There is evidence to back up Cooper’s claim. In late April, the Oklahoma Bureau of Narcotics raided 20 greenhouses in Guthrie they say were part of a black market industry. An agent for OBN reportedly believes 10 of the people who were detained are from Taiwan and China, which leads to Cooper’s next theory: Many grow operations are being funded by out-of-state or out-of-country sources.
“We’ve had a very bad influx in the state of what we believe is a foreign investor coming in and playing the game on how the state question works,” he said. “That law established the business had to be owned 75 percent by somebody in Oklahoma – a resident of Oklahoma – and could only have 25 percent investment from out-of-state sources. Unfortunately, they kind of dropped the ball on what the clarification of a resident was. So basically, anybody who came in and bought a piece of property and established utilities in their name… is considered a resident.”
According to the BBC, one Oklahoma City attorney who helps clients secure cultivation licenses estimated he has about 300 Chinese clients. Oklahoma Gov. Kevin Stitt recently signed legislation that will require medical marijuana businesses to disclose any foreign investments. Failure to disclose information would result in the immediate revocation of the license.
The bill was originally requested by Oklahoma Attorney General Mike Hunter.
“The issue of foreign investors purchasing land and facilities in Oklahoma to get into the medical marijuana business is something folks in my district are increasingly concerned about, and one that is a concern throughout the entire state,” said State Sen.

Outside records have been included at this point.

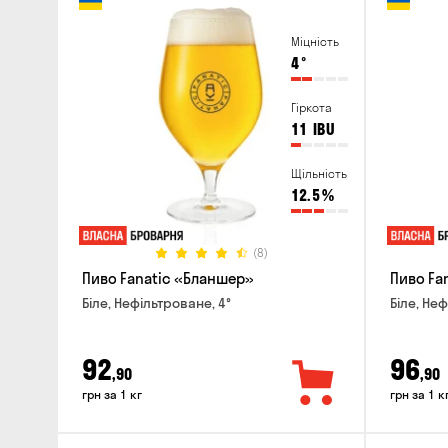
Міцність
4
°
Гіркота
11
IBU
Щільність
12.5
%
(8)
Пиво Fanatic «Бланшер»
Пиво Fan
Біле, Нефільтроване, 4°
Біле, Неф
92
96
,90
,90
грн за 1 кг
грн за 1 к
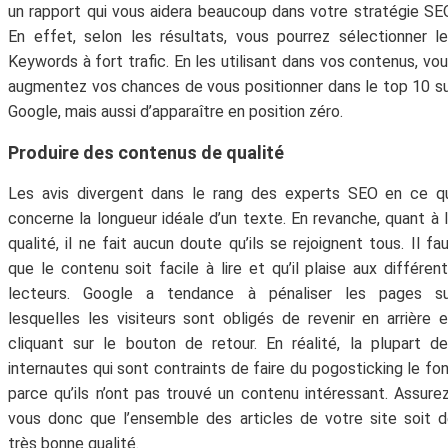
un rapport qui vous aidera beaucoup dans votre stratégie SE
En effet, selon les résultats, vous pourrez sélectionner l
Keywords à fort trafic. En les utilisant dans vos contenus, vo
augmentez vos chances de vous positionner dans le top 10 s
Google, mais aussi d’apparaître en position zéro.
Produire des contenus de qualité
Les avis divergent dans le rang des experts SEO en ce q
concerne la longueur idéale d’un texte. En revanche, quant à 
qualité, il ne fait aucun doute qu’ils se rejoignent tous. Il fa
que le contenu soit facile à lire et qu’il plaise aux différen
lecteurs. Google a tendance à pénaliser les pages su
lesquelles les visiteurs sont obligés de revenir en arrière 
cliquant sur le bouton de retour. En réalité, la plupart d
internautes qui sont contraints de faire du pogosticking le fo
parce qu’ils n’ont pas trouvé un contenu intéressant. Assure
vous donc que l’ensemble des articles de votre site soit 
très bonne qualité.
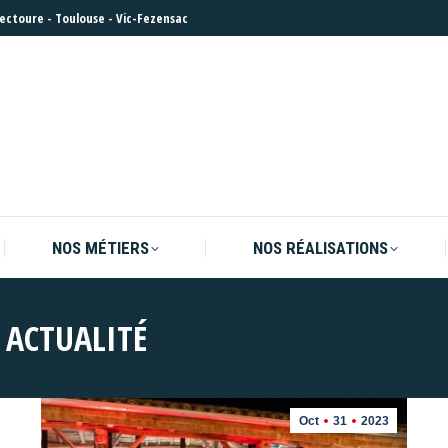
Lectoure
-
Toulouse
-
Vic-Fezensac
NOS MÉTIERS
NOS RÉALISATIONS
NOS MÉTIERS
NOS RÉALISATIONS
:
ACTUALITÉ
Oct
31
2023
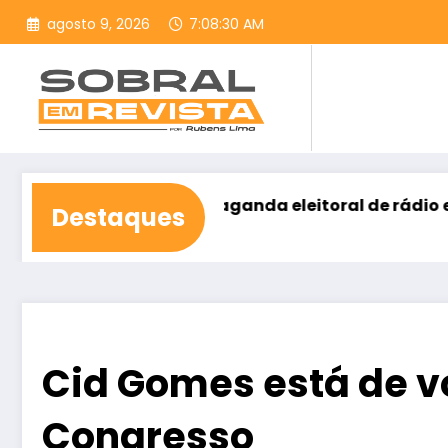
Pular
agosto 9, 2026
7:08:31 AM
para
o
conteúdo
s na propaganda eleitoral de rádio e TV
Ivo Gom
Destaques
agosto 8
Cid Gomes está de vo
Congresso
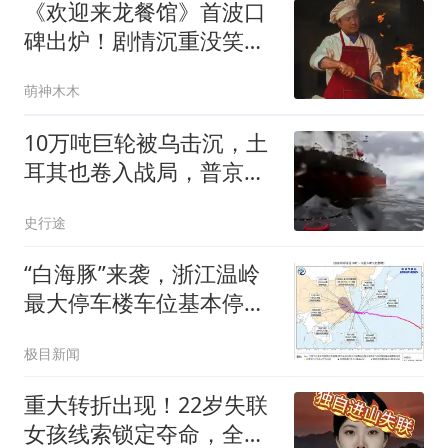
《欢迎来龙餐馆》首波口
碑出炉！剧情沉重没笑
点，沈腾演技遭质疑
萌神木木
10万吨巨轮被乌击沉，土
耳其也卷入战局，普京没
想到仗会打成这样
史行途
“白海豚”来袭，浙江温岭
最大停车楼车位基本停
满，工作人员：都是避台
极目新闻
风的私家车
重大转折出现！22岁失联
女孩线索锁定夺命，全程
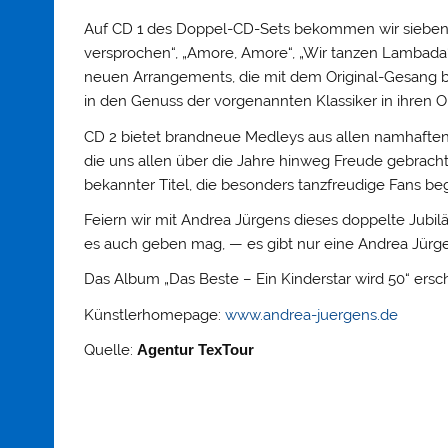
Auf CD 1 des Doppel-CD-Sets bekommen wir sieben ih
versprochen“, „Amore, Amore“, „Wir tanzen Lambada“
neuen Arrangements, die mit dem Original-Gesang
in den Genuss der vorgenannten Klassiker in ihren Or
CD 2 bietet brandneue Medleys aus allen namhaften 
die uns allen über die Jahre hinweg Freude gebrac
bekannter Titel, die besonders tanzfreudige Fans be
Feiern wir mit Andrea Jürgens dieses doppelte Jubil
es auch geben mag, — es gibt nur eine Andrea Jürg
Das Album „Das Beste – Ein Kinderstar wird 50“ ersc
Künstlerhomepage:
www.andrea-juergens.de
Quelle:
Agentur TexTour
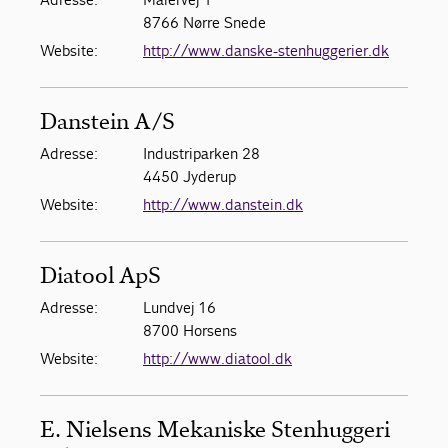
8766 Nørre Snede
Website:
http://www.danske-stenhuggerier.dk
Danstein A/S
Adresse:
Industriparken 28
4450 Jyderup
Website:
http://www.danstein.dk
Diatool ApS
Adresse:
Lundvej 16
8700 Horsens
Website:
http://www.diatool.dk
E. Nielsens Mekaniske Stenhuggeri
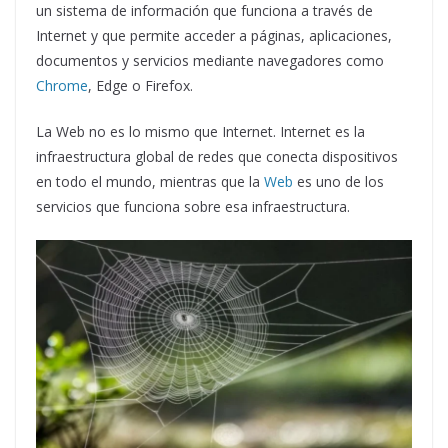
un sistema de información que funciona a través de
Internet y que permite acceder a páginas, aplicaciones,
documentos y servicios mediante navegadores como
Chrome
, Edge o Firefox.
La Web no es lo mismo que Internet. Internet es la
infraestructura global de redes que conecta dispositivos
en todo el mundo, mientras que la
Web
es uno de los
servicios que funciona sobre esa infraestructura.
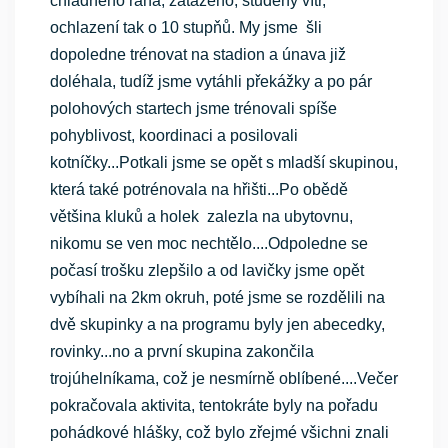
chladného rána, zataženo, studený vítr,
ochlazení tak o 10 stupňů. My jsme šli
dopoledne trénovat na stadion a únava již
doléhala, tudíž jsme vytáhli překážky a po pár
polohových startech jsme trénovali spíše
pohyblivost, koordinaci a posilovali
kotníčky...Potkali jsme se opět s mladší skupinou,
která také potrénovala na hřišti...Po obědě
většina kluků a holek zalezla na ubytovnu,
nikomu se ven moc nechtělo....Odpoledne se
počasí trošku zlepšilo a od lavičky jsme opět
vybíhali na 2km okruh, poté jsme se rozdělili na
dvě skupinky a na programu byly jen abecedky,
rovinky...no a první skupina zakončila
trojúhelníkama, což je nesmírně oblíbené....Večer
pokračovala aktivita, tentokráte byly na pořadu
pohádkové hlášky, což bylo zřejmé všichni znali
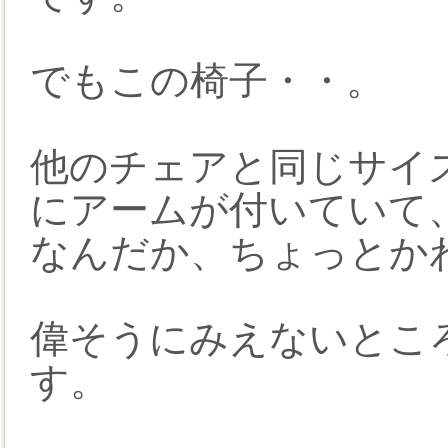
でもこの椅子・・。
他のチェアと同じサイ
にアームが付いていて
なんだか、ちょっとか
偉そうにみえないとこ
す。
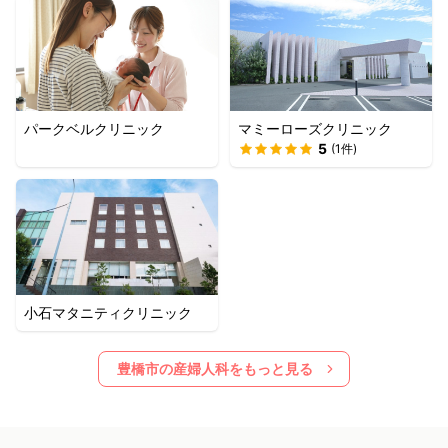
パークベルクリニック
マミーローズクリニック
5
(
1
件)
小石マタニティクリニック
豊橋市
の産婦人科をもっと見る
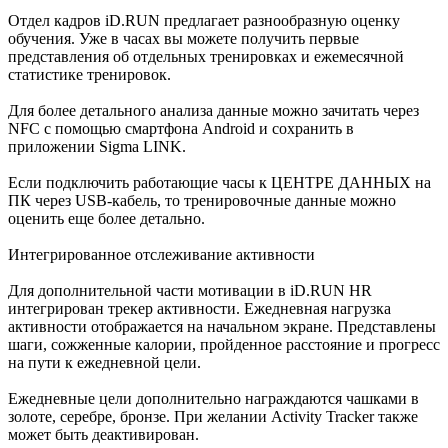
Отдел кадров iD.RUN предлагает разнообразную оценку
обучения. Уже в часах вы можете получить первые
представления об отдельных тренировках и ежемесячной
статистике тренировок.
Для более детального анализа данные можно зачитать через
NFC с помощью смартфона Android и сохранить в
приложении Sigma LINK.
Если подключить работающие часы к ЦЕНТРЕ ДАННЫХ на
ПК через USB-кабель, то тренировочные данные можно
оценить еще более детально.
Интегрированное отслеживание активности
Для дополнительной части мотивации в iD.RUN HR
интегрирован трекер активности. Ежедневная нагрузка
активности отображается на начальном экране. Представлены
шаги, сожженные калории, пройденное расстояние и прогресс
на пути к ежедневной цели.
Ежедневные цели дополнительно награждаются чашками в
золоте, серебре, бронзе. При желании Activity Tracker также
может быть деактивирован.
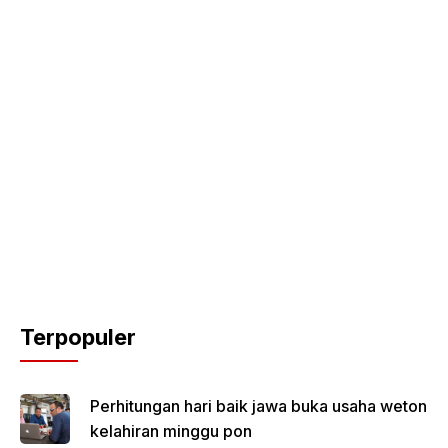
Terpopuler
Perhitungan hari baik jawa buka usaha weton
kelahiran minggu pon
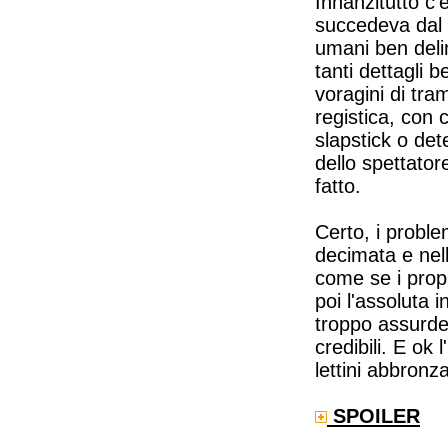
Innanzitutto c'
succedeva dal 
umani ben delin
tanti dettagli 
voragini di tr
registica, con 
slapstick o det
dello spettator
fatto.
Certo, i proble
decimata e nell
come se i propr
poi l'assoluta 
troppo assurde
credibili. E ok
lettini abbronz
SPOILER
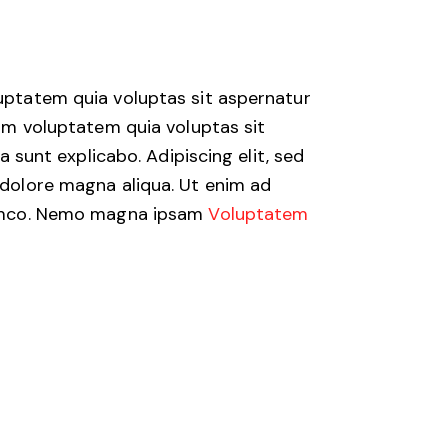
uptatem quia voluptas sit aspernatur
sam voluptatem quia voluptas sit
a sunt explicabo. Adipiscing elit, sed
 dolore magna aliqua. Ut enim ad
lamco. Nemo magna ipsam
Voluptatem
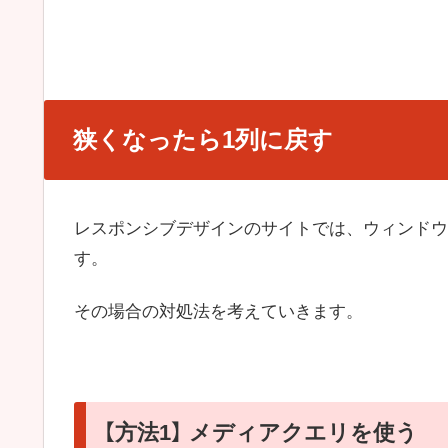
狭くなったら1列に戻す
レスポンシブデザインのサイトでは、ウィンドウ
す。
その場合の対処法を考えていきます。
【方法1】 メディアクエリを使う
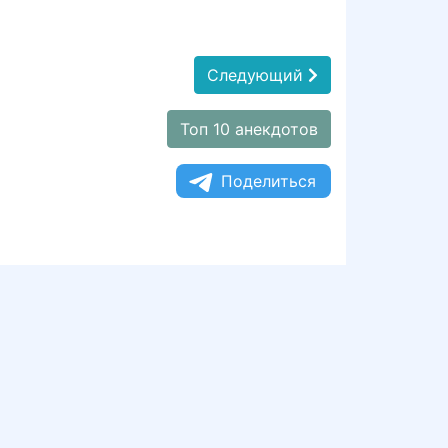
Следующий
Топ 10 анекдотов
Поделиться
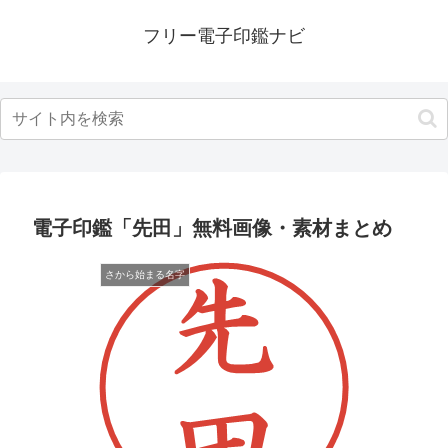
フリー電子印鑑ナビ
電子印鑑「先田」無料画像・素材まとめ
さから始まる名字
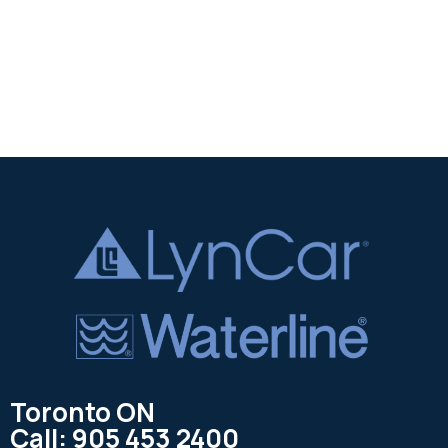
Toronto ON
Call: 905 453 2400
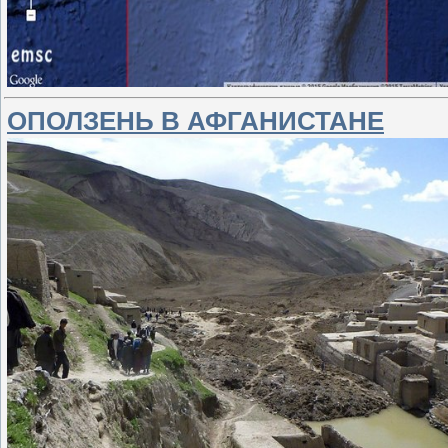
ОПОЛЗЕНЬ В АФГАНИСТАНЕ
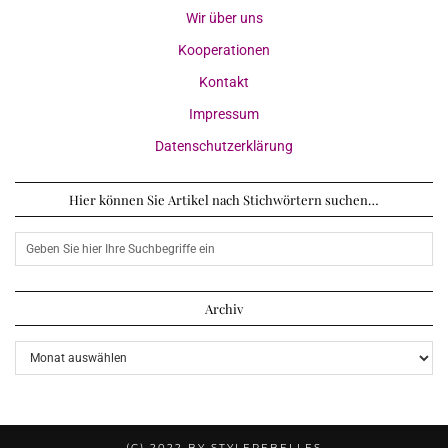
Wir über uns
Kooperationen
Kontakt
Impressum
Datenschutzerklärung
Hier können Sie Artikel nach Stichwörtern suchen…
Archiv
Archiv
(C) 2022 BY STYLEREBELLES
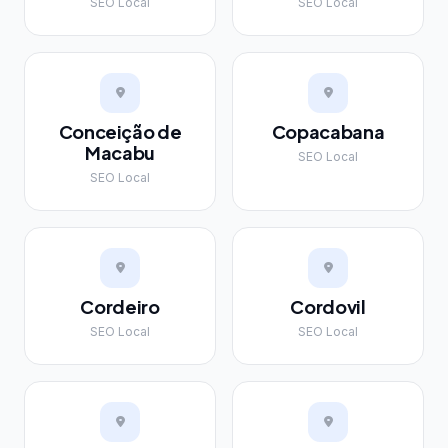
SEO Local
SEO Local
Conceição de
Copacabana
Macabu
SEO Local
SEO Local
Cordeiro
Cordovil
SEO Local
SEO Local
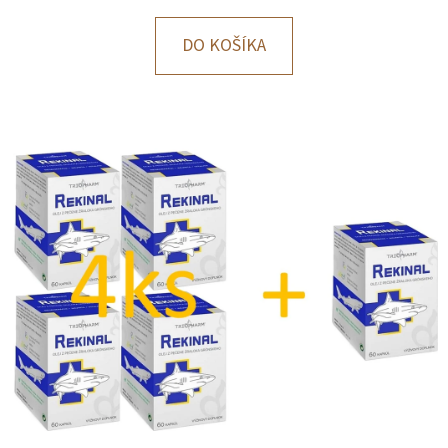
E
T
DO KOŠÍKA
E
N
Á
J
S
Ť
?
HĽADAŤ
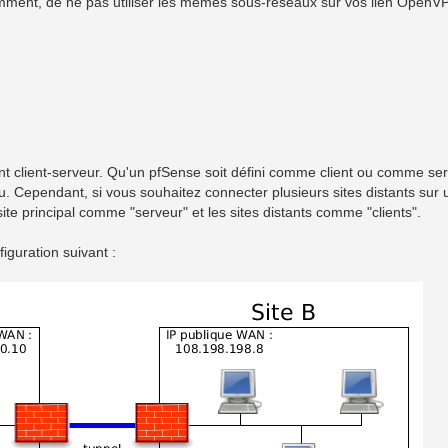
emment, de ne pas utiliser les mêmes sous-réseaux sur vos lien OpenV
client-serveur. Qu'un pfSense soit défini comme client ou comme se
. Cependant, si vous souhaitez connecter plusieurs sites distants sur u
e site principal comme "serveur" et les sites distants comme "clients".
iguration suivant :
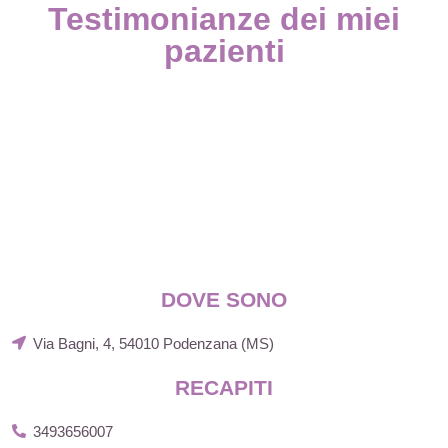
Testimonianze dei miei
pazienti
DOVE SONO
Via Bagni, 4, 54010 Podenzana (MS)
RECAPITI
3493656007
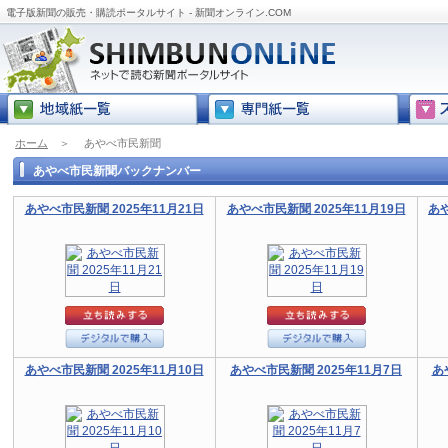
電子版新聞の販売・購読ポータルサイト - 新聞オンライン.COM
ホーム
＞
あやべ市民新聞
あやべ市民新聞バックナンバー
あやべ市民新聞 2025年11月21日
あやべ市民新聞 2025年11月19日
あや
あやべ市民新聞 2025年11月10日
あやべ市民新聞 2025年11月7日
あ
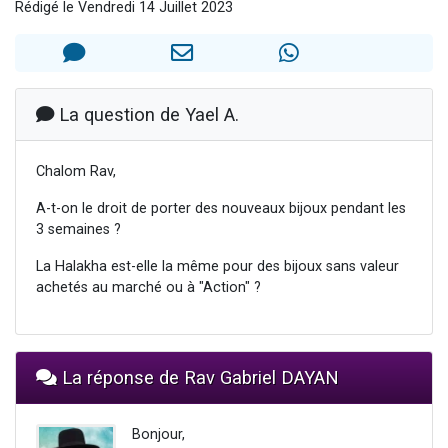
Rédigé le Vendredi 14 Juillet 2023
Il reste 49 places pour étudier en groupe sur Zoom
12 nouvelles musiques dans Torah-Box Music
3 personnes viennent de nous rejoindre sur WhatsApp
2 personnes viennent de nous rejoindre sur WhatsApp
La question de Yael A.
2 personnes viennent de nous rejoindre sur WhatsApp
Chalom Rav,
A-t-on le droit de porter des nouveaux bijoux pendant les
3 semaines ?
La Halakha est-elle la même pour des bijoux sans valeur
achetés au marché ou à "Action" ?
La réponse de Rav Gabriel DAYAN
Bonjour,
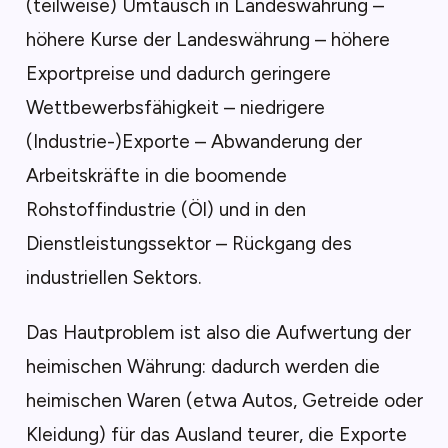
(teilweise) Umtausch in Landeswährung –
höhere Kurse der Landeswährung – höhere
Exportpreise und dadurch geringere
Wettbewerbsfähigkeit – niedrigere
(Industrie-)Exporte – Abwanderung der
Arbeitskräfte in die boomende
Rohstoffindustrie (Öl) und in den
Dienstleistungssektor – Rückgang des
industriellen Sektors.
Das Hautproblem ist also die Aufwertung der
heimischen Währung: dadurch werden die
heimischen Waren (etwa Autos, Getreide oder
Kleidung) für das Ausland teurer, die Exporte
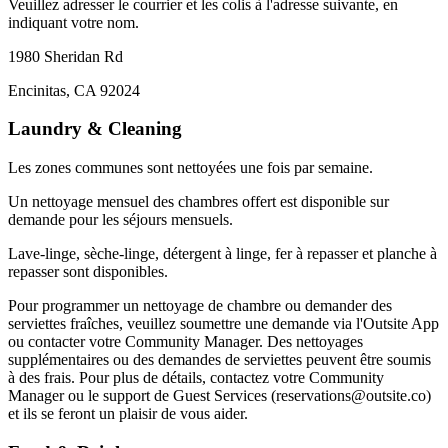
Veuillez adresser le courrier et les colis à l'adresse suivante, en
indiquant votre nom.
1980 Sheridan Rd
Encinitas, CA 92024
Laundry & Cleaning
Les zones communes sont nettoyées une fois par semaine.
Un nettoyage mensuel des chambres offert est disponible sur
demande pour les séjours mensuels.
Lave-linge, sèche-linge, détergent à linge, fer à repasser et planche à
repasser sont disponibles.
Pour programmer un nettoyage de chambre ou demander des
serviettes fraîches, veuillez soumettre une demande via l'Outsite App
ou contacter votre Community Manager. Des nettoyages
supplémentaires ou des demandes de serviettes peuvent être soumis
à des frais. Pour plus de détails, contactez votre Community
Manager ou le support de Guest Services (reservations@outsite.co)
et ils se feront un plaisir de vous aider.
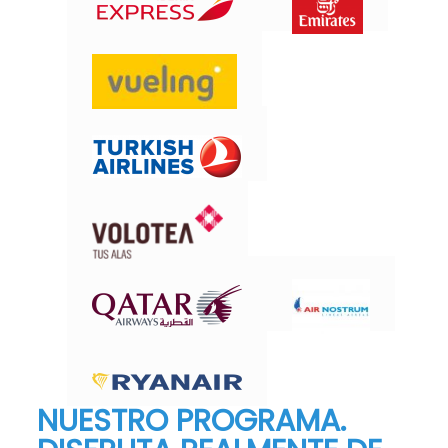
NUESTRO PROGRAMA.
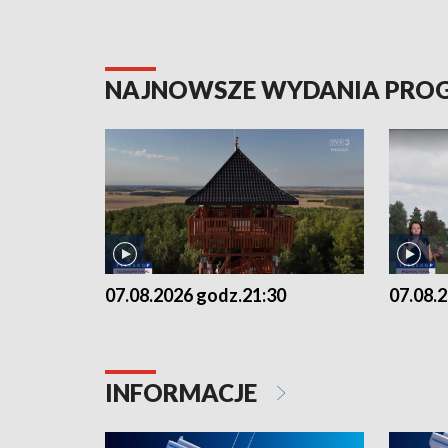
NAJNOWSZE WYDANIA PR
07.08.2026 godz.21:30
07.08.
INFORMACJE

Casey Murdock, R-Felt. “This bill is aimed at creating transparency and accountability in our medical marijuana statutes when it comes to foreign investments.”
That was the not the bill’s initial intent; it originally placed a limit on the number of active medical marijuana commercial licenses. The state has around 10,000 active commercial licenses, according to the Oklahoma Medical Marijuana Authority. This legislation would have eventually cut that down to 8,000: 5,000 growers, 2,000 dispensaries, and 1,000 processors.
But the idea of preventing people from attaining licenses didn’t sit well with many. The Coopers, who run a small, micro-grow, think a free market is better than a limited one, even if wealthy investors are opening mega-grow ops.
“I’m for an open market,” he said. “Right now, we’re in the infancy of our industry and we’re leading the country in it, in our three years of operation. I think a free market, in time, will adjust itself to the level it’s going to support. Five years is not an unheard-of time to achieve that, and we’re just halfway there. I think a free market will sort all of that out.”